**GOAL OF THE EXERCISE**: Using the material below, return exactly the lines between the one holding "Image resolution: width=692, height=2270." and the one holding "Minimum wage (120, 670)", inclusive, and no others.

**RECORD EXCERPTS**:
========================

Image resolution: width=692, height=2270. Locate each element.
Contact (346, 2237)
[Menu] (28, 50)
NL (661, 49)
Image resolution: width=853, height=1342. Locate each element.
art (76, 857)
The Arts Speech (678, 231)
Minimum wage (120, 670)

========================

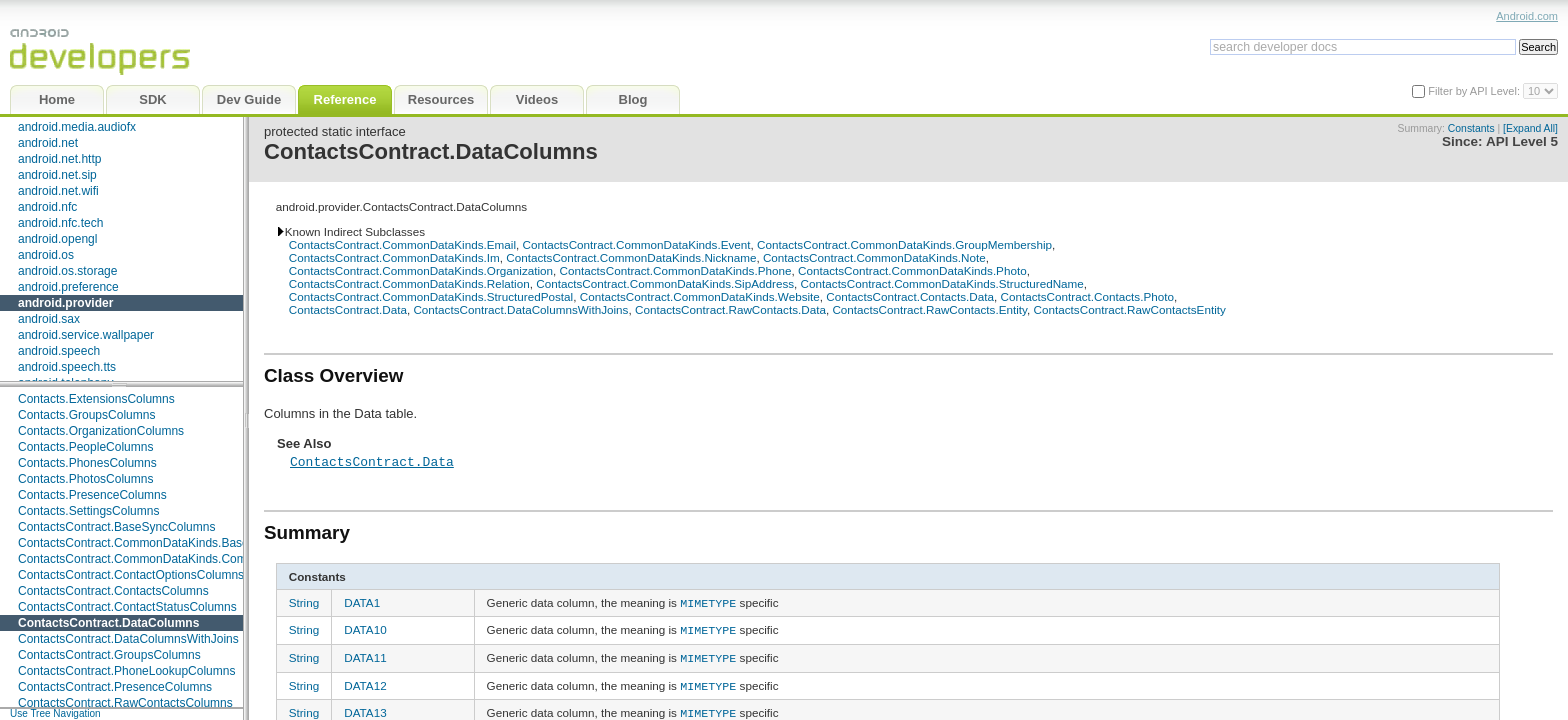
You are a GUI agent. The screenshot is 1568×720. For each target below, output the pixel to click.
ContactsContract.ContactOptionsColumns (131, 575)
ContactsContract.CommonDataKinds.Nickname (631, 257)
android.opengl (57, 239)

========================

**SOLUTION**:
Image resolution: width=692, height=2270. Locate each element.
Contact (346, 2237)
[Menu] (28, 50)
NL (661, 49)
Image resolution: width=853, height=1342. Locate each element.
art (76, 857)
The Arts Speech (678, 231)
Minimum wage (120, 670)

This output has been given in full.